Il y a quelques années, Worg se rappelait avoir lu les résultats d'un sondage mondial qui avait montré que la majorité des 15-35 ans se déclaraient plus fidèles à un réseau social ou un constructeur informatique qu'à leur nation d'origine. Les marques étaient les nouveaux drapeaux. Les logos étaient d'ailleurs les seuls symboles d'appartenance qu'on pouvait arborer dans la rue sans déclencher les programmes de recherche des cybermercenaires au service des gouvernements.
Worg sentit sa mâchoire se crisper à nouveau.
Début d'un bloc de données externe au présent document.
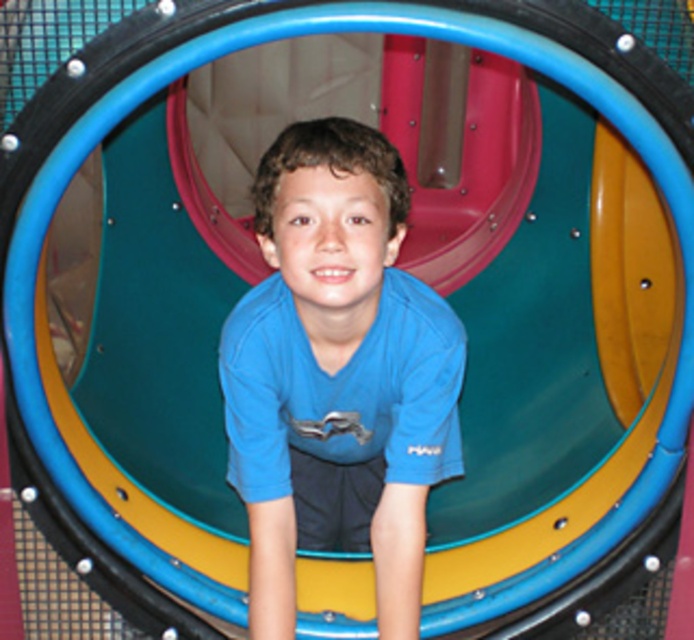 Question: Which of the following is the closest to the observer?

Choices:
 (A) blue matte shirt at center
 (B) matte blue shirt at center

Answer: (A)

Question: Is blue matte shirt at center further to camera compared to matte blue shirt at center?

Choices:
 (A) yes
 (B) no

Answer: (B)

Question: Which of the following is the closest to the observer?

Choices:
 (A) matte blue shirt at center
 (B) blue matte shirt at center

Answer: (B)

Question: Considering the relative positions of blue matte shirt at center and matte blue shirt at center in the image provided, where is blue matte shirt at center located with respect to matte blue shirt at center?

Choices:
 (A) above
 (B) below

Answer: (B)

Question: Can you confirm if blue matte shirt at center is wider than matte blue shirt at center?

Choices:
 (A) no
 (B) yes

Answer: (B) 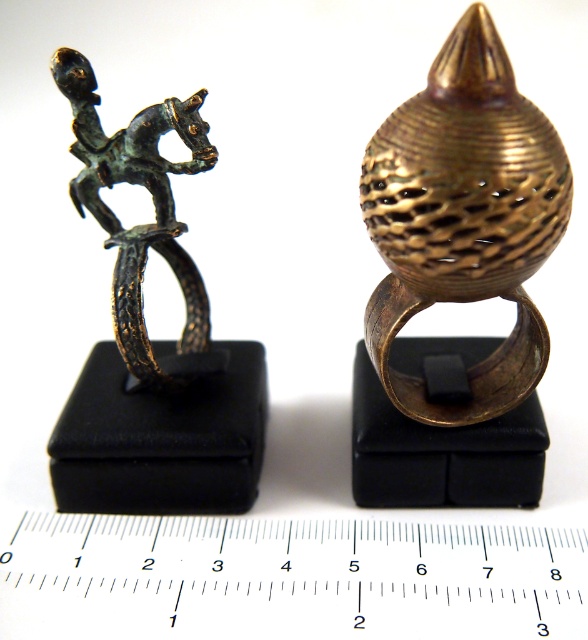 Question: Can you confirm if metallic ruler at center is bigger than bronze figure at left?

Choices:
 (A) yes
 (B) no

Answer: (B)

Question: Which of the following is the farthest from the observer?

Choices:
 (A) (489, 278)
 (B) (516, 528)

Answer: (B)

Question: Is metallic ruler at center above gold textured ring at center?

Choices:
 (A) no
 (B) yes

Answer: (A)

Question: Which point appears farthest from the camera in this image?

Choices:
 (A) (409, 188)
 (B) (507, 620)

Answer: (B)

Question: Which of the following is the closest to the observer?

Choices:
 (A) gold textured ring at center
 (B) bronze figure at left

Answer: (A)

Question: Can you confirm if metallic ruler at center is positioned to the left of bronze figure at left?

Choices:
 (A) no
 (B) yes

Answer: (A) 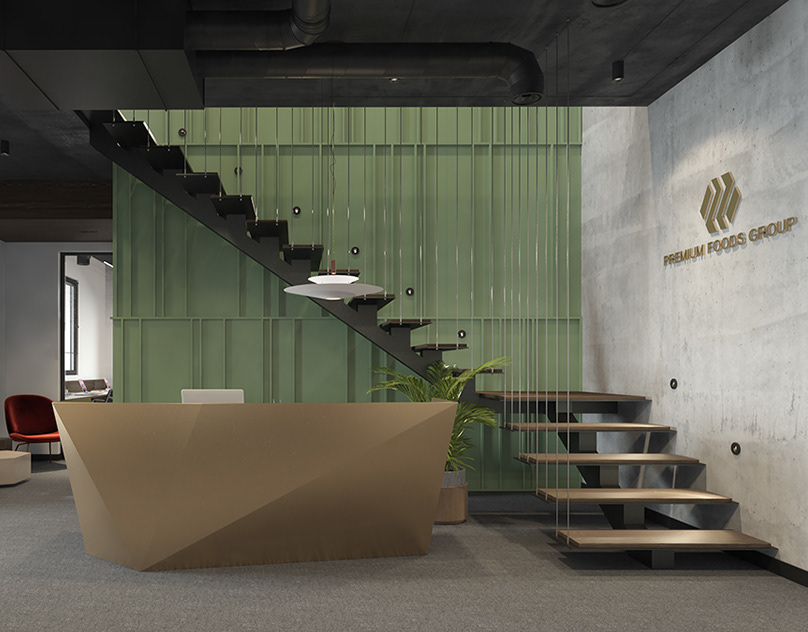 Identify the location of staircase. (268, 248), (617, 483). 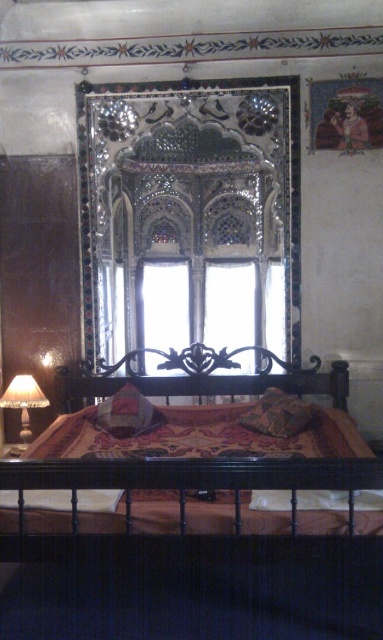 Does black wrought iron headboard at center have a greater height compared to velvet-like brown pillow at center?

Yes, black wrought iron headboard at center is taller than velvet-like brown pillow at center.

What do you see at coordinates (199, 378) in the screenshot?
I see `black wrought iron headboard at center` at bounding box center [199, 378].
Depuis que la municipalité recevait des mises à jour gratuites en échange de la tolérance zéro sur le piratage de produits Microsoft, il ne faisait pas bon être trop pauvre pour se payer les licences. Les intérêts privés passaient souvent devant la mission publique.
Celui qui se rapprochait le plus d'une autorité pensante à Dolph était sans doute le dernier des technophobes. Étrangement, c'était cet homme, coupé des communications en temps réel, et donc du monde, à qui on avait donné le pouvoir de prendre les décisions importantes. Bien sûr, le tout-venant était géré par un conseil d'échevins chacun à la tête d'un groupe de volontaires. Mais quand il fallait réfléchir à long terme ou rédiger des messages officiels à destination des autorités irlandaises ou des Nations Unies, c'était toujours John qui s'en chargeait.
Worg n'était pas particulièrement fier de ses origines. A vrai dire, il se sentait moins Irlandais que braincaster, moins dublinois que linuxien.